The UK is a nice place, lots of varied sites to see, from cities to rural areas, lakes, hills, we have lots here. For a small island, there is definitely a lot to see, and lots of history too. And if you wanted to go, now is a good time since the exchange rate is better for travelling!

Thanks for the kind wishes on my composing career too! I’m definitely starting slowly and not trying to do too much at once for the moment, but I’m sure that I’ll get to do lots more things once I become more comfortable! And if you want to listen to my music, just search for my name on SoundCloud, some of my older music and most of my newer music is up there.

Maj sa!


----------



## michal (Aug 9, 2016)

Ashley Kampta said:


> Next time I am in Slovakia (I tend to visit every year), I will see what I can do to visit Bojnice and see the castle! I am very interested in historical sites, ruins and learning about the culture and history of any country I visit, and Slovakia definitely has a lot of interesting things to see. It is a beautiful country.

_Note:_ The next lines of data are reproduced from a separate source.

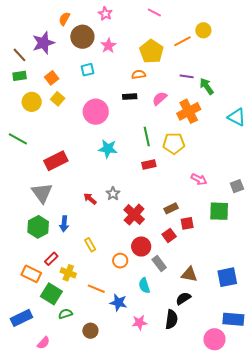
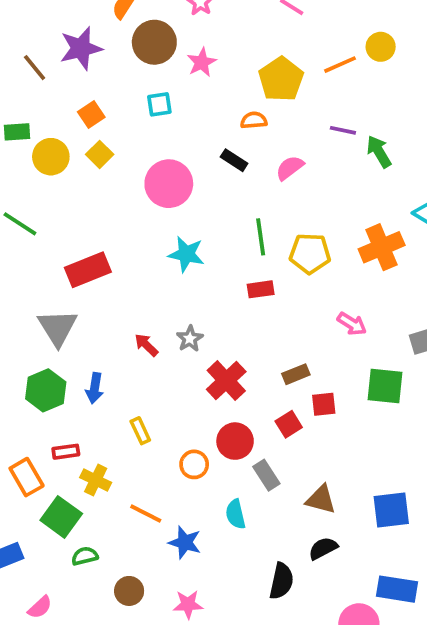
green rectangle: (20, 76) -> (17, 132), moved
black rectangle: (130, 97) -> (234, 160), turned 32
orange cross: (189, 111) -> (382, 247), moved
red rectangle: (51, 259) -> (66, 452), turned 32
orange rectangle: (31, 274) -> (27, 477), turned 30
black semicircle: (183, 298) -> (323, 548), moved
pink star: (139, 323) -> (188, 604), moved

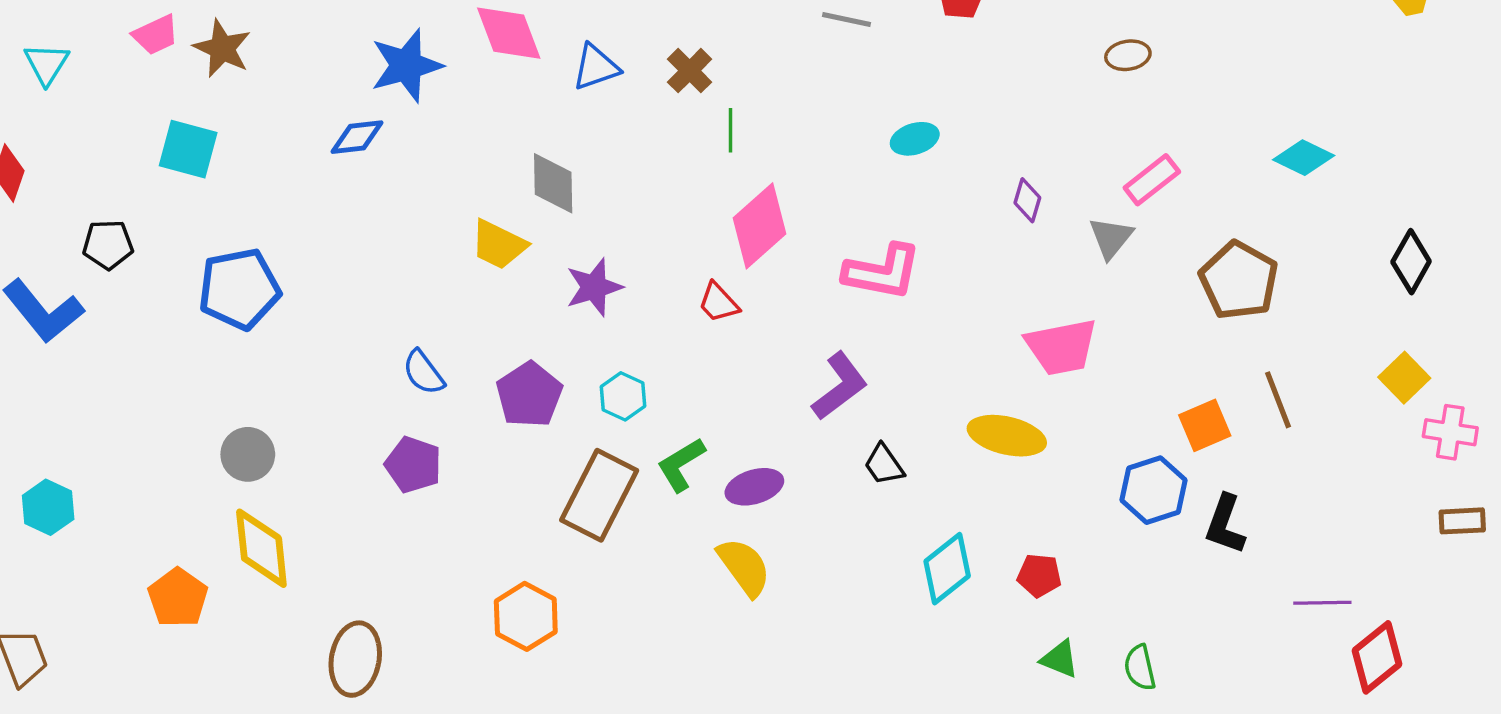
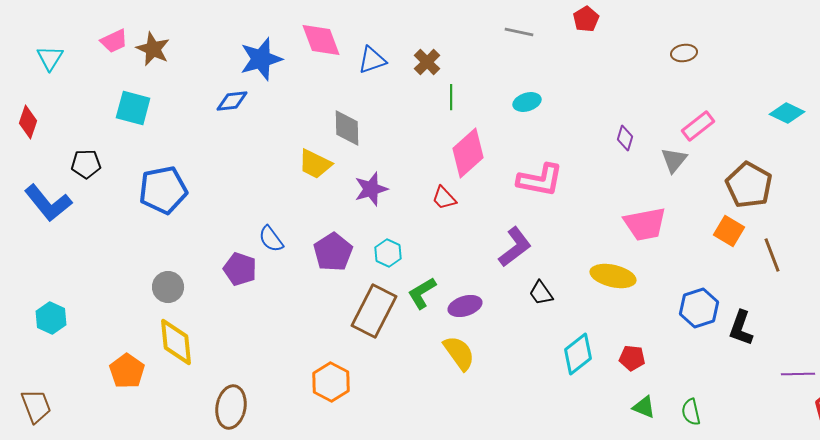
cyan ellipse: (915, 139) -> (527, 102), moved
orange square: (1205, 425) -> (729, 231), moved, turned -36
purple pentagon: (413, 465) -> (240, 269), moved

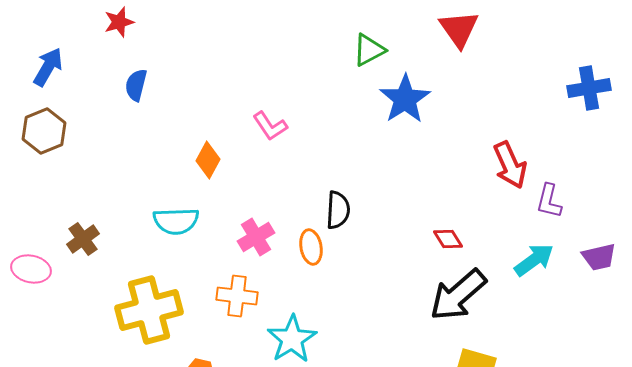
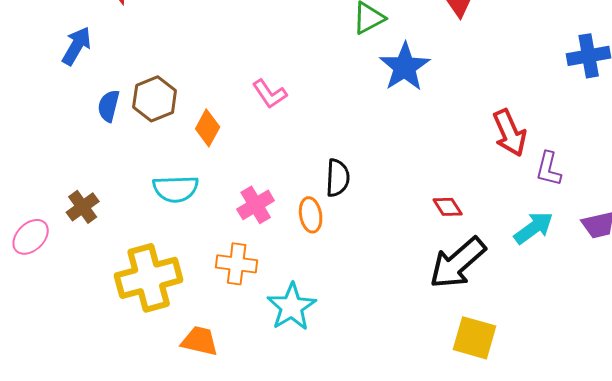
blue arrow: (48, 67) -> (77, 46), moved
blue semicircle: (136, 85) -> (109, 106), moved
brown hexagon: (44, 131) -> (155, 99), moved
pink ellipse: (31, 269) -> (31, 237), turned -57

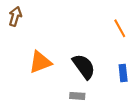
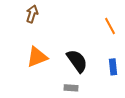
brown arrow: (15, 16) -> (32, 14), moved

Ashley, if you manage to get to Bojnice (which is very nice indeed), try to go to Trenčín, too. We have an amazing castle there as well as an ancient Roman inscription in the castle rock from the year 179 AD.


----------



## Richard Križan (Nov 21, 2018)

Ahojte všetci! Nedávno som sa začal venovať komponovaniu a tvorbe hlavne filmovej hodby. Našiel som veľa dobrých rád a informácii na tomto fóre a budem rád ked si nejaké skúsenosti budem môcť vymeniť aj so SLOVENSKOU komunitou skladateľov...


----------